Welcome to the exciting world of computer science! Today, we are going to learn about a special way to find things called binary search. Imagine you're looking for a specific number in a list of numbers, but instead of checking each number one by one, you have a smart way to find it quickly. Let's dive into it!

What is Binary Search Algorithm?

To explain how the binary search algorithm works, we will use a sorted array. Please note that in some cases, binary search can be adapted for unsorted arrays as well.

Let's consider a sorted array from 1 to 9, and we want to find our target number, which is 3. Our goal is to determine if the array contains the number 3.

Our primary aim is to find the number. If we don't find it or when we find it and what to do that would be explained during the code explanation as at the moment most important thing is how the algorithm works.

At the moment our range points are 1 and 9. Those are the points we are searching between. For better explanation lets say left range point is 1 and right range point is 9.

Let's first find the middle element. If we have 9 elements, the middle one would be the 5th element. (How to find the middle element in general while coding will be shown later.)

Sweet! We found the middle element, which is 5. Remember, our target is 3. Now, let's consider some questions:

1. Is the target lower than middle which means target < middle 3 < 5
   

2. Is the target greater than middle which means target > middle 3 > 5
   

3. Is the target equal to our middle which means target = middle 3 = 5 Which of the above questions is true? Since 3<5, our first question, "Is the target lower than the middle element?" is true.

Now we have a lead so let's use this to move forward.

So we have determined that our target is lower than our middle (3 < 5).

So our key point here was that the array was sorted. This means that numbers are in orders which means

1. that on the right side of our middle number (which is 5) all the numbers will be greater than 5.

2. on the left side all the numbers will be less than 5.

From the image I think we should move towards left because in that direction we can find numbers less than 5. [because our number 3 is less than 5] Now, we get a new subarray to work with, which includes all the elements to the left of 5. Let's continue the search with this new subarray.

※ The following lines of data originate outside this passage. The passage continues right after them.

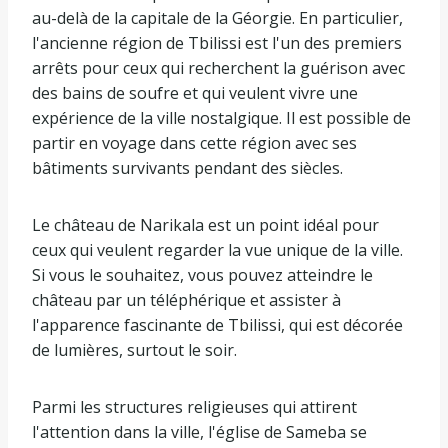
au-delà de la capitale de la Géorgie. En particulier,
l'ancienne région de Tbilissi est l'un des premiers
arrêts pour ceux qui recherchent la guérison avec
des bains de soufre et qui veulent vivre une
expérience de la ville nostalgique. Il est possible de
partir en voyage dans cette région avec ses
bâtiments survivants pendant des siècles.
Le château de Narikala est un point idéal pour
ceux qui veulent regarder la vue unique de la ville.
Si vous le souhaitez, vous pouvez atteindre le
château par un téléphérique et assister à
l'apparence fascinante de Tbilissi, qui est décorée
de lumières, surtout le soir.
Parmi les structures religieuses qui attirent
l'attention dans la ville, l'église de Sameba se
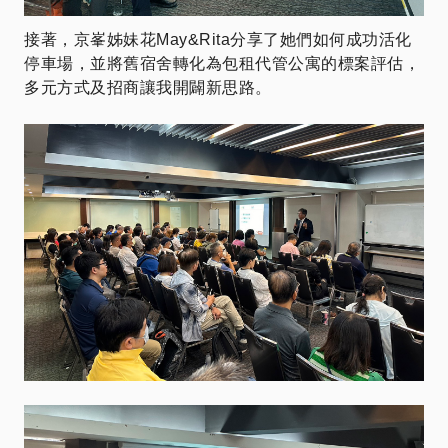
接著，京峯姊妹花May&Rita分享了她們如何成功活化
停車場，並將舊宿舍轉化為包租代管公寓的標案評估，
多元方式及招商讓我開闢新思路。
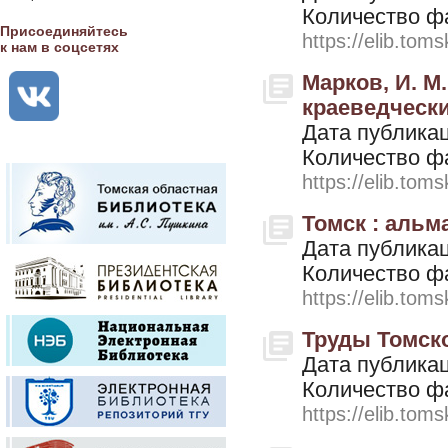
Количество ф
Присоединяйтесь
https://elib.toms
к нам в соцсетях
Марков, И. М
краеведчески
Дата публикац
Количество ф
https://elib.toms
Томск : альман
Дата публикац
Количество ф
https://elib.toms
Труды Томског
Дата публикац
Количество ф
https://elib.toms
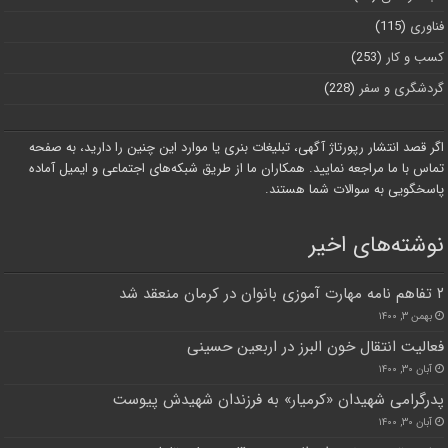
فناوری
(115)
کسب و کار
(253)
گردشگری و سفر
(228)
اگر قصد انتشار رپورتاژ آگهی، تبلیغات بنری یا موارد این چنین را دارید، به صفحه
تماس با ما مراجعه نمایید. همکاران ما از طریق شبکه‌های اجتماعی و ایمیل آماده
پاسخگویی به سوالات شما هستند.
نوشته‌های اخیر
۲ تفاهم نامه مهارت آموزی بانوان در کرمان منعقد شد
بهمن ۳, ۱۴۰۰
فعالیت انتقال خون البرز در اربعین حسینی
آبان ۳۰, ۱۴۰۰
پدرگرامی شهیدان «کرمیار» به فرزندان شهیدش پیوست
آبان ۳۰, ۱۴۰۰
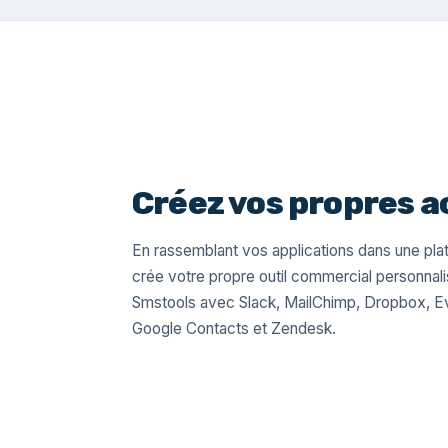
Créez vos propres a
En rassemblant vos applications dans une pla
crée votre propre outil commercial personnal
Smstools avec Slack, MailChimp, Dropbox, Ev
Google Contacts et Zendesk.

Now our new range points are 1 and 4 which means now we have eliminated elements from 5 to 9 and will now search between 1 to 4.

Note: our middle was 5 and when we decided to search in left space our range pointers change. Whenever we reduce our search space we change pointers

When we move to left we change our right range pointer and our new right range pointer would be one less than middle. Like for above example the middle was 5 and our new right range pointer became 4.

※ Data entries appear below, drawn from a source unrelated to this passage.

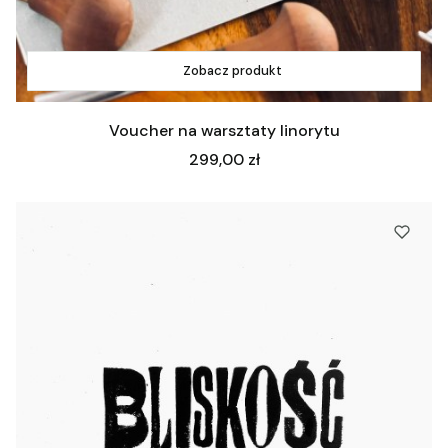
Zobacz produkt
Voucher na warsztaty linorytu
Cena
299,00 zł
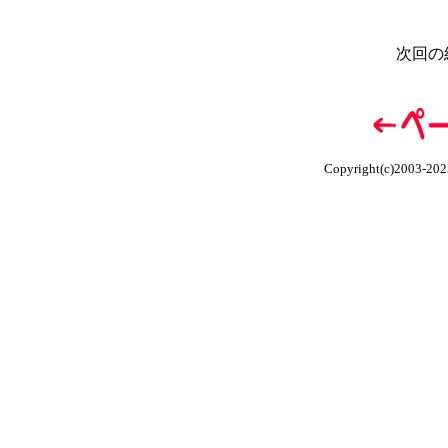
次回の
Copyright(c)2003-202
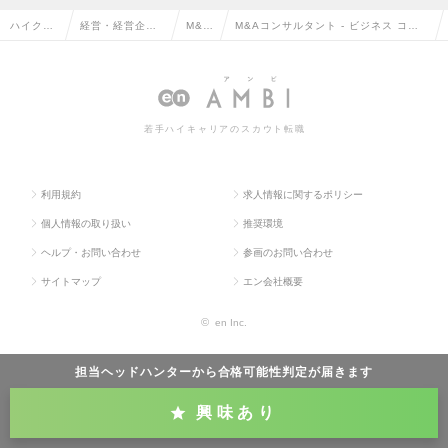
ハイクラ
経営・経営企
M&A
M&Aコンサルタント - ビジネス コン
ス求人T
画・事業企画系
の転
サルティング本部（Mgrクラス）の求
OP
の転職
職
人情報
若手ハイキャリアのスカウト転職
利用規約
求人情報に関するポリシー
個人情報の取り扱い
推奨環境
ヘルプ・お問い合わせ
参画のお問い合わせ
サイトマップ
エン会社概要
©
en Inc.
担当ヘッドハンターから
合格可能性判定
が届きます
興味あり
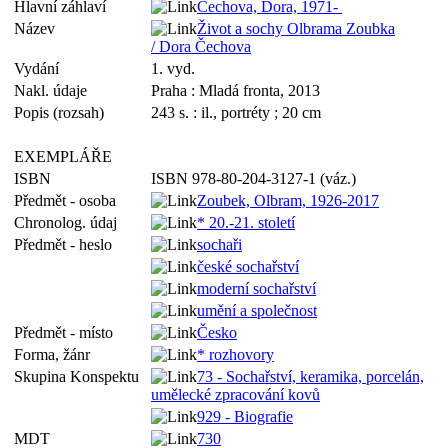
Hlavní záhlaví
Čechova, Dora, 1971-
Název
Život a sochy Olbrama Zoubka
/ Dora Čechova
Vydání
1. vyd.
Nakl. údaje
Praha : Mladá fronta, 2013
Popis (rozsah)
243 s. : il., portréty ; 20 cm
EXEMPLÁŘE
ISBN
ISBN 978-80-204-3127-1 (váz.)
Předmět - osoba
Zoubek, Olbram, 1926-2017
Chronolog. údaj
* 20.-21. století
Předmět - heslo
sochaři
české sochařství
moderní sochařství
umění a společnost
Předmět - místo
Česko
Forma, žánr
* rozhovory
Skupina Konspektu
73 - Sochařství, keramika, porcelán,
umělecké zpracování kovů
929 - Biografie
MDT
730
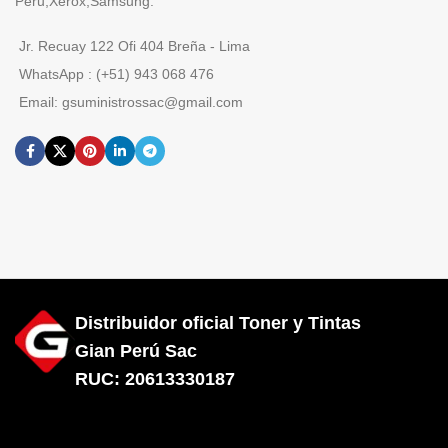
Peru,Xerox,Samsung.
Jr. Recuay 122 Ofi 404 Breña - Lima
WhatsApp : (+51) 943 068 476
Email: gsuministrossac@gmail.com
Distribuidor oficial Toner y Tintas
Gian Perú Sac
RUC: 20613330187
Diseñado por City Hosting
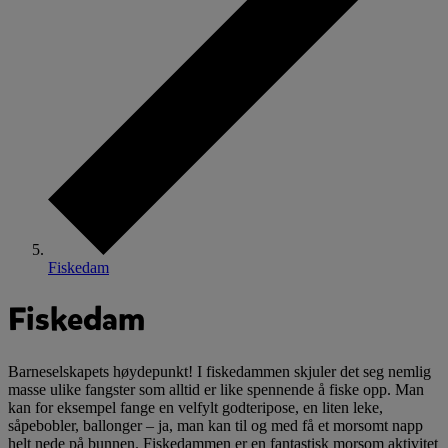
Fiskedam
Fiskedam
Barneselskapets høydepunkt! I fiskedammen skjuler det seg nemlig
masse ulike fangster som alltid er like spennende å fiske opp. Man
kan for eksempel fange en velfylt godteripose, en liten leke,
såpebobler, ballonger – ja, man kan til og med få et morsomt napp
helt nede på bunnen. Fiskedammen er en fantastisk morsom aktivitet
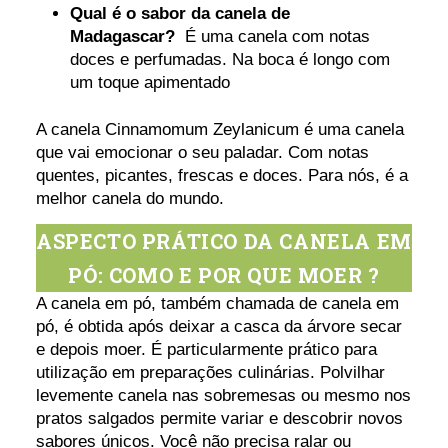
Qual é o sabor da canela de
Madagascar?
É uma canela com notas
doces e perfumadas. Na boca é longo com
um toque apimentado
A canela Cinnamomum Zeylanicum é uma canela
que vai emocionar o seu paladar. Com notas
quentes, picantes, frescas e doces. Para nós, é a
melhor canela do mundo.
ASPECTO PRÁTICO DA CANELA EM
PÓ: COMO E POR QUE MOER ?
A canela em pó, também chamada de canela em
pó, é obtida após deixar a casca da árvore secar
e depois moer. É particularmente prático para
utilização em preparações culinárias. Polvilhar
levemente canela nas sobremesas ou mesmo nos
pratos salgados permite variar e descobrir novos
sabores únicos. Você não precisa ralar ou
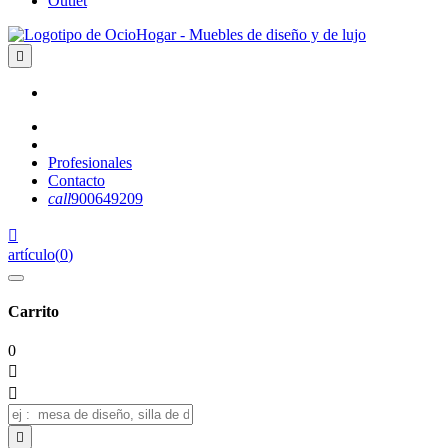
Outlet

Profesionales
Contacto
call
900649209

artículo
(
0
)
Carrito
0



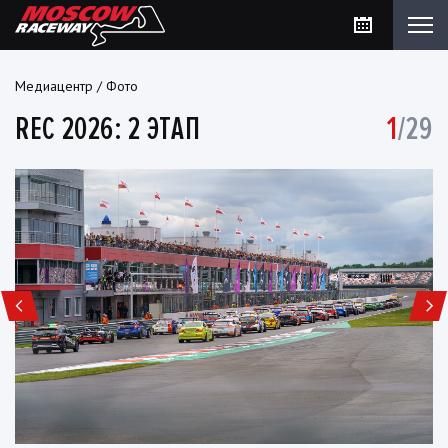
Медиацентр
/
Фото
REC 2026: 2 ЭТАП
1
/29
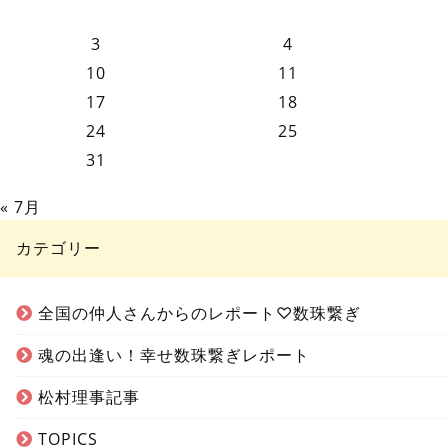
3
4
10
11
17
18
24
25
31
« 7月
カテゴリー
全国の仲人さんからのレポート♡数珠繋ぎ
魂の出逢い！幸せ数珠繋ぎレポート
松村理事記事
TOPICS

With the new array, we repeat the same procedure: first, we find the middle element. This time, we have an even number of elements, which means there's no single definite middle number. In such cases, we can choose between the two middle elements, 2 and 3.

For explanation purpose let's select middle number 2 (Remember, how to select the middle number in general will be explained during code explanation.)

Sweet!! We found our new middle which is 2. If you remember our target is 3. Now let's think our some questions

1. Is the target lower than middle which means target < middle 3 < 2
   

2. Is the target greater than middle which means target > middle 3 > 2
   

3. Is the target equal to our middle which means target = middle 3 = 2

Which of the above questions is true ? As 3 > 2 our second question that is the target greater than middle is true.

Now we have a lead so let's use this to move forward.

So as we know we are at the middle number (2) and want target (3) and 3 > 2 so I think we should move right where numbers are greater than 2.

Now we get another subarray.

Now our new range points are 3 and 4 which means now we have eliminated elements from 1 to 2 and will now search between 3 to 4.

Note: our middle was 2 and when we decided to search in right space our range pointers change. Whenever we reduce our search space we change pointers

When we move to right we change our left range pointer and our new left range pointer would be one more than middle. Like for above example the middle was 2 and our new left range pointer became 3.

We repeat the same procedure. Because we have even elements this time again we have two middle elements 3 and 4 like before. Let's choose 3 as the middle element in this case.

We answer the three questions again

1. Is the target lower than middle which means target < middle 3 < 3
   

2. Is the target greater than middle which means target > middle 3 > 3
   

3. Is the target equal to our middle which means target = middle 3 = 3

Which of the above questions is true ? As 3 = 3 our third question that is the target = middle. Hooray!!, we found our target.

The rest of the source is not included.